■ EXERCISE AIM: Print again, word for word, all of the records below, and leave the pictures out.

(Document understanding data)
Segment Open
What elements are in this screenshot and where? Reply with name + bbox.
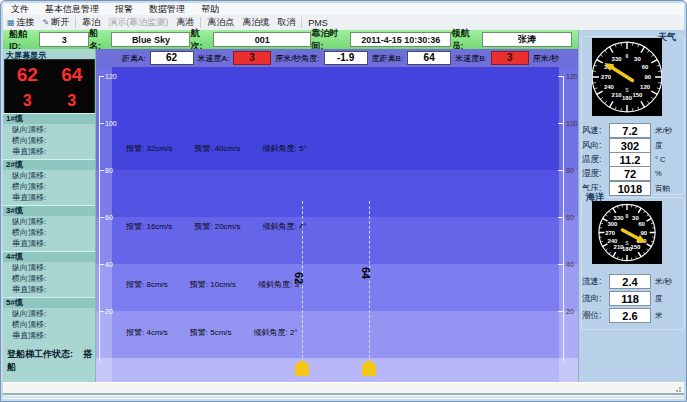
cable-group-title: 2#缆 bbox=[3, 159, 95, 170]
measure-bar: 距离A:62米速度A:3厘米/秒角度:-1.9度距离B:64米速度B:3厘米/秒 bbox=[96, 49, 578, 67]
measure-label: 角度: bbox=[301, 53, 319, 64]
cable-drift-label: 纵向漂移: bbox=[3, 170, 95, 181]
left-axis-tick bbox=[99, 264, 104, 265]
right-axis-tick bbox=[558, 311, 563, 312]
alarm-threshold-row-2: 报警: 8cm/s预警: 10cm/s倾斜角度: 3° bbox=[126, 279, 302, 290]
left-axis-label: 100 bbox=[105, 120, 117, 127]
right-axis-label: 60 bbox=[566, 214, 574, 221]
cable-group-title: 4#缆 bbox=[3, 251, 95, 262]
svg-text:30: 30 bbox=[634, 56, 641, 62]
weather-field-value: 72 bbox=[609, 166, 651, 181]
cable-group-3: 3#缆纵向漂移:横向漂移:垂直漂移: bbox=[3, 205, 95, 249]
svg-text:S: S bbox=[625, 240, 629, 246]
cable-drift-label: 垂直漂移: bbox=[3, 238, 95, 249]
left-axis-tick bbox=[99, 170, 104, 171]
depth-band-0 bbox=[96, 67, 578, 170]
ocean-field-value: 2.6 bbox=[609, 308, 651, 323]
svg-text:60: 60 bbox=[642, 64, 649, 70]
measure-field-4: 速度B:3厘米/秒 bbox=[463, 51, 559, 65]
menu-item-2[interactable]: 报警 bbox=[107, 3, 141, 16]
measure-value: 62 bbox=[150, 51, 194, 65]
ocean-field-row-0: 流速:2.4米/秒 bbox=[582, 274, 672, 289]
display-speed-value: 3 bbox=[67, 92, 76, 110]
svg-text:60: 60 bbox=[638, 221, 645, 227]
cable-group-title: 3#缆 bbox=[3, 205, 95, 216]
info-value-input[interactable]: Blue Sky bbox=[111, 32, 190, 47]
ocean-field-row-1: 流向:118度 bbox=[582, 291, 663, 306]
disconnect-icon: ✎ bbox=[43, 18, 50, 27]
right-axis-line bbox=[563, 76, 564, 361]
menu-item-1[interactable]: 基本信息管理 bbox=[37, 3, 107, 16]
cable-drift-label: 横向漂移: bbox=[3, 227, 95, 238]
menu-item-0[interactable]: 文件 bbox=[3, 3, 37, 16]
cable-drift-label: 横向漂移: bbox=[3, 135, 95, 146]
cable-group-4: 4#缆纵向漂移:横向漂移:垂直漂移: bbox=[3, 251, 95, 295]
alarm-threshold-row-3: 报警: 4cm/s预警: 5cm/s倾斜角度: 2° bbox=[126, 327, 298, 338]
info-field-0: 船舶ID:3 bbox=[9, 28, 89, 51]
environment-panel: 天气 0306090120150180210240270300330S 风速:7… bbox=[578, 30, 686, 382]
measure-label: 距离B: bbox=[380, 53, 404, 64]
right-axis-label: 100 bbox=[566, 120, 578, 127]
measure-label: 速度B: bbox=[463, 53, 487, 64]
cable-drift-label: 垂直漂移: bbox=[3, 330, 95, 341]
resize-grip[interactable] bbox=[672, 386, 681, 395]
measure-unit: 度 bbox=[372, 53, 380, 64]
depth-band-5 bbox=[96, 358, 578, 382]
distance-line-label: 62 bbox=[293, 272, 305, 284]
left-axis-tick bbox=[99, 123, 104, 124]
measure-field-2: 角度:-1.9度 bbox=[301, 51, 379, 65]
cable-drift-label: 垂直漂移: bbox=[3, 146, 95, 157]
wind-direction-gauge: 0306090120150180210240270300330S bbox=[592, 38, 662, 116]
left-axis-label: 60 bbox=[105, 214, 113, 221]
measure-value-alarm: 3 bbox=[491, 51, 529, 65]
cable-group-1: 1#缆纵向漂移:横向漂移:垂直漂移: bbox=[3, 113, 95, 157]
cable-drift-label: 纵向漂移: bbox=[3, 124, 95, 135]
weather-field-label: 风向: bbox=[582, 140, 609, 152]
ocean-field-label: 潮位: bbox=[582, 310, 609, 322]
connect-icon: ▦ bbox=[7, 18, 15, 27]
right-axis-tick bbox=[558, 76, 563, 77]
measure-field-1: 速度A:3厘米/秒 bbox=[206, 51, 302, 65]
tilt-threshold: 倾斜角度: 2° bbox=[254, 327, 298, 338]
measure-value: -1.9 bbox=[324, 51, 368, 65]
menu-item-3[interactable]: 数据管理 bbox=[141, 3, 193, 16]
display-distance-value: 64 bbox=[61, 64, 82, 86]
status-divider bbox=[3, 396, 684, 398]
svg-text:330: 330 bbox=[614, 215, 625, 221]
measure-unit: 米 bbox=[198, 53, 206, 64]
info-value-input[interactable]: 张涛 bbox=[482, 32, 572, 47]
weather-field-label: 风速: bbox=[582, 125, 609, 137]
cable-drift-label: 横向漂移: bbox=[3, 273, 95, 284]
measure-value-alarm: 3 bbox=[233, 51, 271, 65]
right-axis-label: 80 bbox=[566, 167, 574, 174]
ocean-field-row-2: 潮位:2.6米 bbox=[582, 308, 663, 323]
weather-field-unit: 米/秒 bbox=[655, 126, 672, 136]
info-value-input[interactable]: 3 bbox=[39, 32, 89, 47]
cable-drift-label: 纵向漂移: bbox=[3, 216, 95, 227]
ocean-field-value: 2.4 bbox=[609, 274, 651, 289]
cable-group-2: 2#缆纵向漂移:横向漂移:垂直漂移: bbox=[3, 159, 95, 203]
cable-drift-label: 纵向漂移: bbox=[3, 308, 95, 319]
info-label: 船舶ID: bbox=[9, 28, 36, 51]
weather-field-value: 1018 bbox=[609, 181, 651, 196]
right-axis-label: 40 bbox=[566, 261, 574, 268]
svg-text:240: 240 bbox=[604, 84, 615, 90]
gangway-status: 登船梯工作状态: 搭船 bbox=[7, 348, 95, 374]
current-direction-gauge: 0306090120150180210240270300330S bbox=[592, 201, 662, 264]
right-axis-label: 120 bbox=[566, 73, 578, 80]
left-axis-line bbox=[99, 76, 100, 361]
info-value-input[interactable]: 2011-4-15 10:30:36 bbox=[350, 32, 451, 47]
warn-threshold: 预警: 40cm/s bbox=[194, 143, 240, 154]
alarm-threshold: 报警: 8cm/s bbox=[126, 279, 168, 290]
svg-text:150: 150 bbox=[632, 92, 643, 98]
menu-item-4[interactable]: 帮助 bbox=[193, 3, 227, 16]
cable-drift-label: 垂直漂移: bbox=[3, 192, 95, 203]
distance-display: 6264 33 bbox=[4, 59, 95, 114]
tilt-threshold: 倾斜角度: 4° bbox=[262, 221, 306, 232]
svg-text:S: S bbox=[625, 87, 629, 93]
weather-field-label: 温度: bbox=[582, 154, 609, 166]
menu-bar: 文件基本信息管理报警数据管理帮助 bbox=[3, 3, 684, 15]
display-speed-value: 3 bbox=[23, 92, 32, 110]
cable-drift-label: 横向漂移: bbox=[3, 319, 95, 330]
info-value-input[interactable]: 001 bbox=[213, 32, 312, 47]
Segment Closed
■ SOLUTION TO THIS PROBLEM:
What elements are in this screenshot and where? Reply with name + bbox.
cable-group-title: 2#缆 bbox=[3, 159, 95, 170]
measure-bar: 距离A:62米速度A:3厘米/秒角度:-1.9度距离B:64米速度B:3厘米/秒 bbox=[96, 49, 578, 67]
measure-label: 角度: bbox=[301, 53, 319, 64]
cable-drift-label: 纵向漂移: bbox=[3, 170, 95, 181]
left-axis-tick bbox=[99, 264, 104, 265]
right-axis-tick bbox=[558, 311, 563, 312]
alarm-threshold-row-2: 报警: 8cm/s预警: 10cm/s倾斜角度: 3° bbox=[126, 279, 302, 290]
left-axis-label: 100 bbox=[105, 120, 117, 127]
right-axis-label: 60 bbox=[566, 214, 574, 221]
cable-group-title: 4#缆 bbox=[3, 251, 95, 262]
svg-text:30: 30 bbox=[634, 56, 641, 62]
weather-field-value: 72 bbox=[609, 166, 651, 181]
cable-group-3: 3#缆纵向漂移:横向漂移:垂直漂移: bbox=[3, 205, 95, 249]
svg-text:S: S bbox=[625, 240, 629, 246]
cable-drift-label: 垂直漂移: bbox=[3, 238, 95, 249]
left-axis-tick bbox=[99, 170, 104, 171]
depth-band-0 bbox=[96, 67, 578, 170]
ocean-field-value: 2.6 bbox=[609, 308, 651, 323]
svg-text:60: 60 bbox=[642, 64, 649, 70]
measure-field-4: 速度B:3厘米/秒 bbox=[463, 51, 559, 65]
menu-item-2[interactable]: 报警 bbox=[107, 3, 141, 16]
measure-value: 62 bbox=[150, 51, 194, 65]
ocean-field-row-0: 流速:2.4米/秒 bbox=[582, 274, 672, 289]
display-speed-value: 3 bbox=[67, 92, 76, 110]
svg-text:60: 60 bbox=[638, 221, 645, 227]
cable-group-title: 3#缆 bbox=[3, 205, 95, 216]
info-value-input[interactable]: Blue Sky bbox=[111, 32, 190, 47]
ocean-field-row-1: 流向:118度 bbox=[582, 291, 663, 306]
disconnect-icon: ✎ bbox=[43, 18, 50, 27]
right-axis-line bbox=[563, 76, 564, 361]
menu-item-1[interactable]: 基本信息管理 bbox=[37, 3, 107, 16]
cable-drift-label: 横向漂移: bbox=[3, 227, 95, 238]
menu-item-0[interactable]: 文件 bbox=[3, 3, 37, 16]
cable-drift-label: 横向漂移: bbox=[3, 135, 95, 146]
cable-group-4: 4#缆纵向漂移:横向漂移:垂直漂移: bbox=[3, 251, 95, 295]
alarm-threshold-row-3: 报警: 4cm/s预警: 5cm/s倾斜角度: 2° bbox=[126, 327, 298, 338]
info-field-0: 船舶ID:3 bbox=[9, 28, 89, 51]
environment-panel: 天气 0306090120150180210240270300330S 风速:7… bbox=[578, 30, 686, 382]
measure-label: 距离B: bbox=[380, 53, 404, 64]
right-axis-label: 100 bbox=[566, 120, 578, 127]
measure-label: 速度B: bbox=[463, 53, 487, 64]
cable-drift-label: 垂直漂移: bbox=[3, 330, 95, 341]
resize-grip[interactable] bbox=[672, 386, 681, 395]
measure-unit: 度 bbox=[372, 53, 380, 64]
depth-band-5 bbox=[96, 358, 578, 382]
distance-line-label: 62 bbox=[293, 272, 305, 284]
left-axis-tick bbox=[99, 123, 104, 124]
measure-field-2: 角度:-1.9度 bbox=[301, 51, 379, 65]
cable-drift-label: 垂直漂移: bbox=[3, 146, 95, 157]
wind-direction-gauge: 0306090120150180210240270300330S bbox=[592, 38, 662, 116]
left-axis-label: 60 bbox=[105, 214, 113, 221]
measure-value-alarm: 3 bbox=[491, 51, 529, 65]
cable-group-1: 1#缆纵向漂移:横向漂移:垂直漂移: bbox=[3, 113, 95, 157]
cable-drift-label: 纵向漂移: bbox=[3, 124, 95, 135]
weather-field-label: 风向: bbox=[582, 140, 609, 152]
ocean-field-label: 潮位: bbox=[582, 310, 609, 322]
connect-icon: ▦ bbox=[7, 18, 15, 27]
right-axis-tick bbox=[558, 76, 563, 77]
measure-field-1: 速度A:3厘米/秒 bbox=[206, 51, 302, 65]
tilt-threshold: 倾斜角度: 2° bbox=[254, 327, 298, 338]
measure-value: -1.9 bbox=[324, 51, 368, 65]
menu-item-3[interactable]: 数据管理 bbox=[141, 3, 193, 16]
display-distance-value: 64 bbox=[61, 64, 82, 86]
status-divider bbox=[3, 396, 684, 398]
svg-text:330: 330 bbox=[614, 215, 625, 221]
measure-unit: 米 bbox=[198, 53, 206, 64]
info-value-input[interactable]: 张涛 bbox=[482, 32, 572, 47]
weather-field-label: 风速: bbox=[582, 125, 609, 137]
cable-drift-label: 横向漂移: bbox=[3, 273, 95, 284]
measure-value-alarm: 3 bbox=[233, 51, 271, 65]
right-axis-label: 80 bbox=[566, 167, 574, 174]
ocean-field-row-2: 潮位:2.6米 bbox=[582, 308, 663, 323]
weather-field-unit: 米/秒 bbox=[655, 126, 672, 136]
info-value-input[interactable]: 3 bbox=[39, 32, 89, 47]
cable-drift-label: 纵向漂移: bbox=[3, 216, 95, 227]
ocean-field-value: 2.4 bbox=[609, 274, 651, 289]
cable-group-2: 2#缆纵向漂移:横向漂移:垂直漂移: bbox=[3, 159, 95, 203]
cable-drift-label: 纵向漂移: bbox=[3, 308, 95, 319]
info-label: 船舶ID: bbox=[9, 28, 36, 51]
weather-field-value: 1018 bbox=[609, 181, 651, 196]
right-axis-label: 40 bbox=[566, 261, 574, 268]
svg-text:240: 240 bbox=[604, 84, 615, 90]
gangway-status: 登船梯工作状态: 搭船 bbox=[7, 348, 95, 374]
current-direction-gauge: 0306090120150180210240270300330S bbox=[592, 201, 662, 264]
right-axis-label: 120 bbox=[566, 73, 578, 80]
left-axis-line bbox=[99, 76, 100, 361]
info-value-input[interactable]: 2011-4-15 10:30:36 bbox=[350, 32, 451, 47]
warn-threshold: 预警: 40cm/s bbox=[194, 143, 240, 154]
alarm-threshold: 报警: 8cm/s bbox=[126, 279, 168, 290]
svg-text:150: 150 bbox=[632, 92, 643, 98]
menu-item-4[interactable]: 帮助 bbox=[193, 3, 227, 16]
cable-drift-label: 垂直漂移: bbox=[3, 192, 95, 203]
distance-display: 6264 33 bbox=[4, 59, 95, 114]
tilt-threshold: 倾斜角度: 4° bbox=[262, 221, 306, 232]
svg-text:S: S bbox=[625, 87, 629, 93]
weather-field-label: 温度: bbox=[582, 154, 609, 166]
menu-bar: 文件基本信息管理报警数据管理帮助 bbox=[3, 3, 684, 15]
display-speed-value: 3 bbox=[23, 92, 32, 110]
cable-drift-label: 横向漂移: bbox=[3, 319, 95, 330]
info-value-input[interactable]: 001 bbox=[213, 32, 312, 47]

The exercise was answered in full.